## How to complete this task
Reply with nothing but the number of lines in the data below where the word "needs" occurs.

*** Data in this exercise Section Begins ***

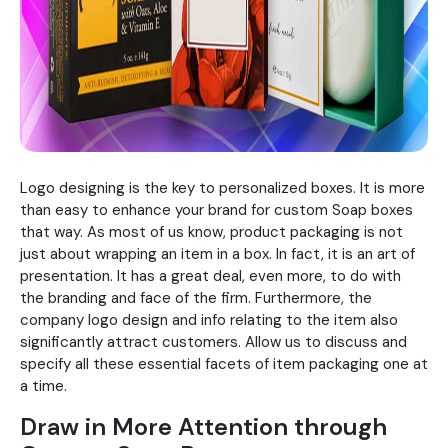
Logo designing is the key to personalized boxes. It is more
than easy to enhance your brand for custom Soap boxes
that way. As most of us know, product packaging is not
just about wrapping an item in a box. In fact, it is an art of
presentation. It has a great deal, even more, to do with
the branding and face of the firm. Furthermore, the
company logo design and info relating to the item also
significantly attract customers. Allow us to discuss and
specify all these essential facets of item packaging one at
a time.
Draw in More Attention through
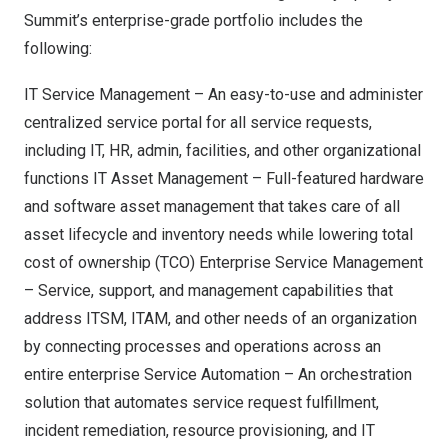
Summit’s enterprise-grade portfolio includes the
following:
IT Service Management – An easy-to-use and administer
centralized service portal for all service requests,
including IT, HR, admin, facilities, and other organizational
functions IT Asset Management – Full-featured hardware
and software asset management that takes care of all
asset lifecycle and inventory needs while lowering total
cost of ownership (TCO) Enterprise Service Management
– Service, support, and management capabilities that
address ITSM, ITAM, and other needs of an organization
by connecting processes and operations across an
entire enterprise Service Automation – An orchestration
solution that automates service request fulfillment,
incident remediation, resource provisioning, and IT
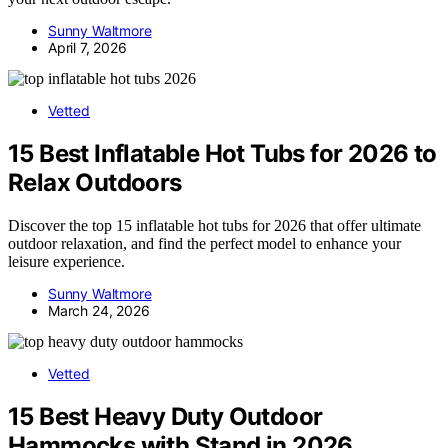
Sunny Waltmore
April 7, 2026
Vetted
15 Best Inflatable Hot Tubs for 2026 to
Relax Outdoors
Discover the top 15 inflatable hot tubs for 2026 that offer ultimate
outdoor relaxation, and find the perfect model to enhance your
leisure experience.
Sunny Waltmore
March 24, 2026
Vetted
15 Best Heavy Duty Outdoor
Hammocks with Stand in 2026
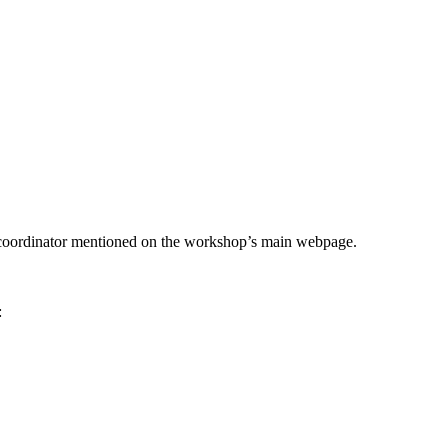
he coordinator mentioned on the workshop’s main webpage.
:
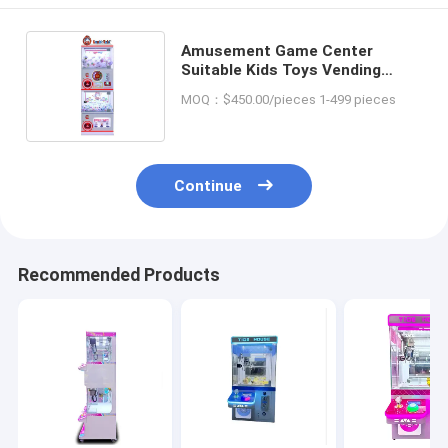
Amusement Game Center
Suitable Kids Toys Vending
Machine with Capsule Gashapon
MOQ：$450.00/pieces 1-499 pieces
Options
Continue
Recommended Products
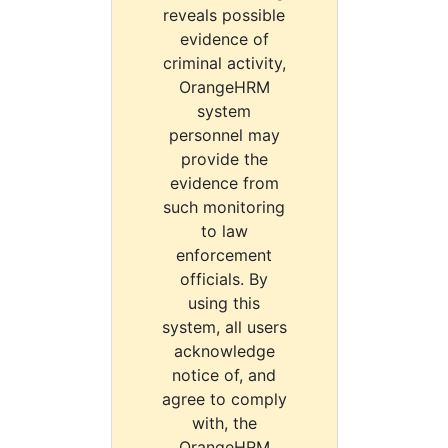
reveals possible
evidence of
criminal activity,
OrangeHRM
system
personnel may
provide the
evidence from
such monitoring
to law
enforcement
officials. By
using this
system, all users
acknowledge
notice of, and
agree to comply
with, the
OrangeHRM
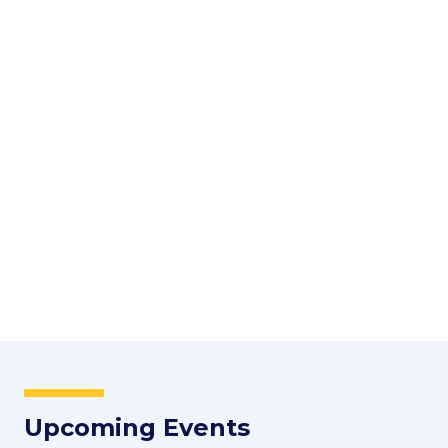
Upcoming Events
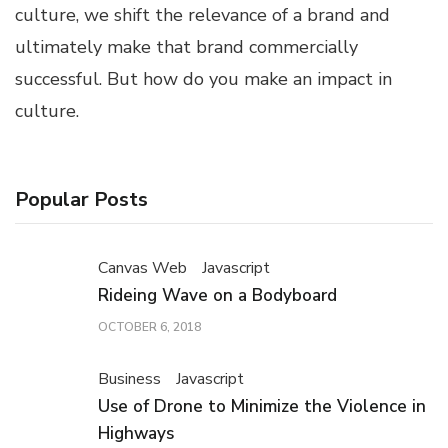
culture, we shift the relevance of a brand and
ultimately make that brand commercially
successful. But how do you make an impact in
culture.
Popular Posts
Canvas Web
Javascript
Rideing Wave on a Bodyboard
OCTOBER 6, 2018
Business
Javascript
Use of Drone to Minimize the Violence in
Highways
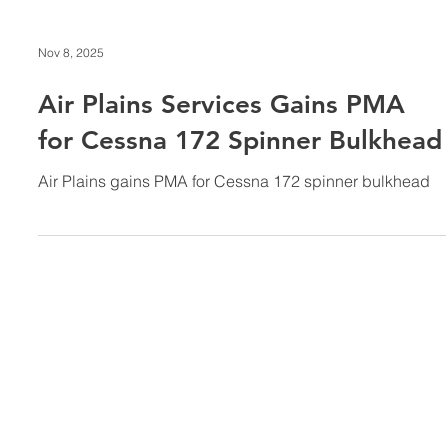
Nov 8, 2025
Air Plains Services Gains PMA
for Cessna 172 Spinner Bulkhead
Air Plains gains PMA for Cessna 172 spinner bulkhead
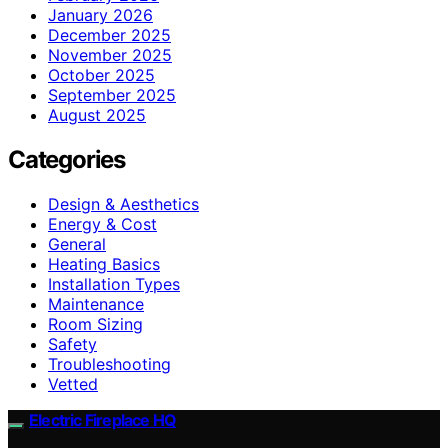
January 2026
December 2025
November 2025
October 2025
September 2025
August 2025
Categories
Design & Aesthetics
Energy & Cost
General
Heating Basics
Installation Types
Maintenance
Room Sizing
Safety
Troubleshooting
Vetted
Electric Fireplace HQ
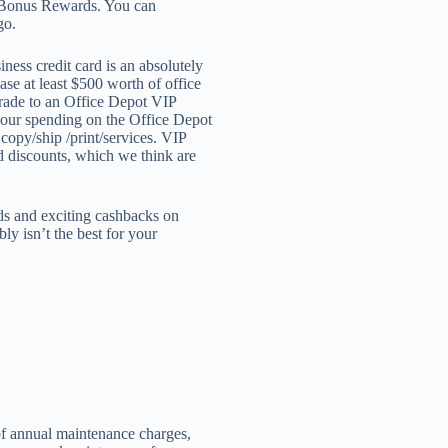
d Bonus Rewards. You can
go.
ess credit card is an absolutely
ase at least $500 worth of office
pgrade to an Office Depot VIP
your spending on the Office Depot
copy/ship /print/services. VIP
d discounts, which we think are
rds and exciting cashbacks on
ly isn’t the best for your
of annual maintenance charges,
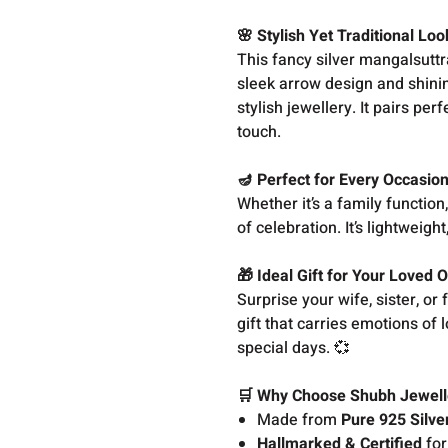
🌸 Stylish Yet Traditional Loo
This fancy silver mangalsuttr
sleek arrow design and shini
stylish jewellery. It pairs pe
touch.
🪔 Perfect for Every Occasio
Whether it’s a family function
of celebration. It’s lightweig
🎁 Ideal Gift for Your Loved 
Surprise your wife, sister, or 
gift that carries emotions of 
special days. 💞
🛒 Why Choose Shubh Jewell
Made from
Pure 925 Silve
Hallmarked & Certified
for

*** Data in this exercise Section Ends ***

## Written answer
2